Tackling some of the more serious complications that occur during the later stages of the virus infection is another area of research.
If the disease is not caught early, or effectively fought off, the immune system can go into overdrive and start attacking the body. Suppressing this immune overreaction – by blocking the so-called IL-6 receptor – is the focus of drugs for treatment of the later stages of the disease, such as Regeneron Pharmaceuticals’ Kevzara.*
Risks and opportunities
All this is not to say the biotech industry can work at full capacity. It too is affected by efforts aimed at containing the pandemic. Conducting human clinical trials is much harder due to lockdowns, so many of these have been delayed. The commercialisation of new drugs has also slowed, as traditional face-to-face marketing is no longer possible. Production, meanwhile, is affected by the shuttering of factories and shortages of raw materials – some of the major manufacturing sites for ibuprofen, for example, are located in China’s Hubei province and Italy’s Lombardy region. Furthermore, the strain in financial markets will make it harder to raise new capital, which is particularly pertinent for younger, less established biotech companies.

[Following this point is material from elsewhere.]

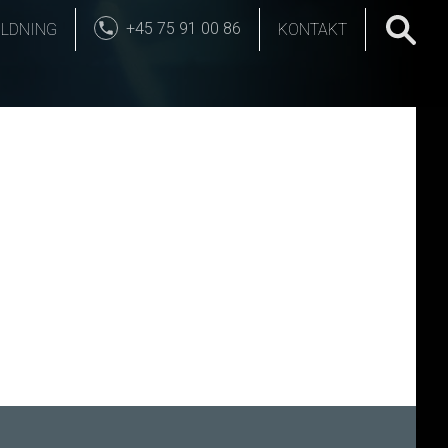
+45 75 91 00 86
LDNING
KONTAKT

Finally, even though coronavirus treatments will capture headlines and boost sentiment, the companies involved will feel obliged to keep pricing as low as possible, so they – rightly – will not be blockbusters for corporate profits.
As an investment, the biotech industry can be volatile – drugs can succeed or fail, patents can be granted or lost. However, the sector has historically held up well during times of market turbulence and recession (including during the global financial crisis in 2008-9). That’s because demand for medicine is not driven by economic cycles.

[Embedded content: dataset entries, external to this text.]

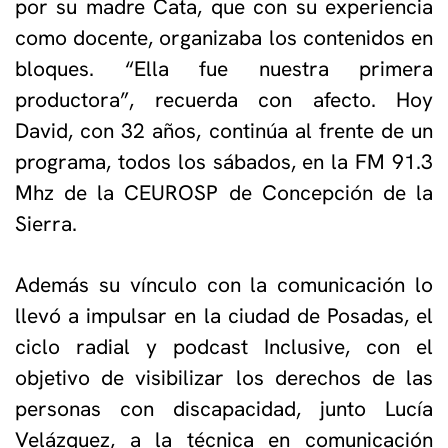
por su madre Cata, que con su experiencia
como docente, organizaba los contenidos en
bloques. “Ella fue nuestra primera
productora”, recuerda con afecto. Hoy
David, con 32 años, continúa al frente de un
programa, todos los sábados, en la FM 91.3
Mhz de la CEUROSP de Concepción de la
Sierra.
Además su vínculo con la comunicación lo
llevó a impulsar en la ciudad de Posadas, el
ciclo radial y podcast Inclusive, con el
objetivo de visibilizar los derechos de las
personas con discapacidad, junto Lucía
Velázquez, a la técnica en comunicación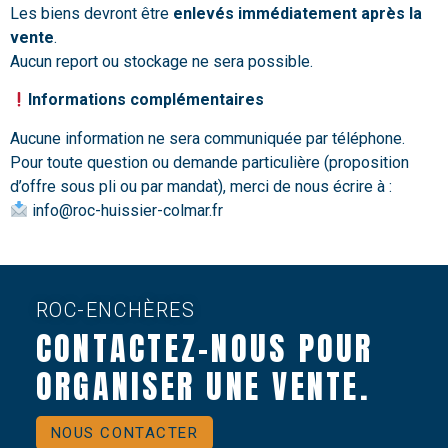
Les biens devront être
enlevés immédiatement après la
vente
.
Aucun report ou stockage ne sera possible.
Informations complémentaires
Aucune information ne sera communiquée par téléphone.
Pour toute question ou demande particulière (proposition
d’offre sous pli ou par mandat), merci de nous écrire à :
info@roc-huissier-colmar.fr
ROC-ENCHÈRES
CONTACTEZ-NOUS POUR
ORGANISER UNE VENTE.
NOUS CONTACTER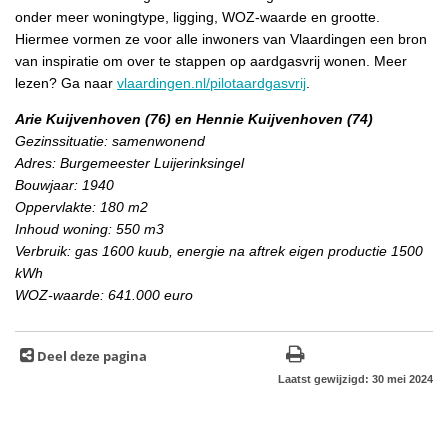
onder meer woningtype, ligging, WOZ-waarde en grootte.
Hiermee vormen ze voor alle inwoners van Vlaardingen een bron
van inspiratie om over te stappen op aardgasvrij wonen. Meer
lezen? Ga naar
vlaardingen.nl/pilotaardgasvrij
.
Arie Kuijvenhoven (76) en Hennie Kuijvenhoven (74)
Gezinssituatie: samenwonend
Adres: Burgemeester Luijerinksingel
Bouwjaar: 1940
Oppervlakte: 180 m2
Inhoud woning: 550 m3
Verbruik: gas 1600 kuub, energie na aftrek eigen productie 1500
kWh
WOZ-waarde: 641.000 euro
Deel deze pagina
Laatst gewijzigd: 30 mei 2024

The Biotech strategy at Pictet AM focuses on high impact, essential therapies, using a proprietary scoring system that looks at each drug in terms of the severity of the disease it targets, its effectiveness, how affordable and accessible it is (including reimbursement by insurance policies) and the competitive position in terms of comparable drugs in existence or in development.

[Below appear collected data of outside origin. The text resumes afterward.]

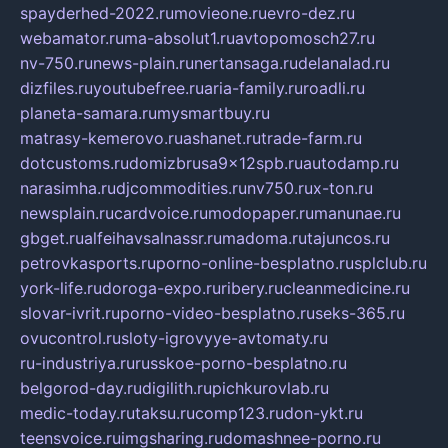
spayderhed-2022.ru
movieone.ru
evro-dez.ru
webamator.ru
ma-absolut1.ru
avtopomosch27.ru
nv-750.ru
news-plain.ru
nertansaga.ru
delanalad.ru
dizfiles.ru
youtubefree.ru
aria-family.ru
roadli.ru
planeta-samara.ru
mysmartbuy.ru
matrasy-kemerovo.ru
ashanet.ru
trade-farm.ru
dotcustoms.ru
domizbrusa9x12spb.ru
autodamp.ru
narasimha.ru
djcommodities.ru
nv750.ru
x-ton.ru
newsplain.ru
cardvoice.ru
modopaper.ru
manunae.ru
gbget.ru
alfeihavsalnassr.ru
madoma.ru
tajuncos.ru
petrovkasports.ru
porno-online-besplatno.ru
splclub.ru
york-life.ru
doroga-expo.ru
ribery.ru
cleanmedicine.ru
slovar-ivrit.ru
porno-video-besplatno.ru
seks-365.ru
ovucontrol.ru
sloty-igrovyye-avtomaty.ru
ru-industriya.ru
russkoe-porno-besplatno.ru
belgorod-day.ru
digilith.ru
pichkurovlab.ru
medic-today.ru
taksu.ru
comp123.ru
don-ykt.ru
teensvoice.ru
imgsharing.ru
domashnee-porno.ru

The portfolio includes companies which focus on the treatment of rare diseases, oncology and central nervous system problems, among others. In recent weeks, portfolio managers increased allocations to some large cap, profitable companies with ample cash buffers to weather the storm. However, we are also alert to new investment opportunities. As the 12-month price-to-earnings ratio shows, the sector is the cheapest it’s been in years both in nominal terms and relative to the wider market.
* Gilead and Regeneron are part of the Pictet-Biotech portfolio.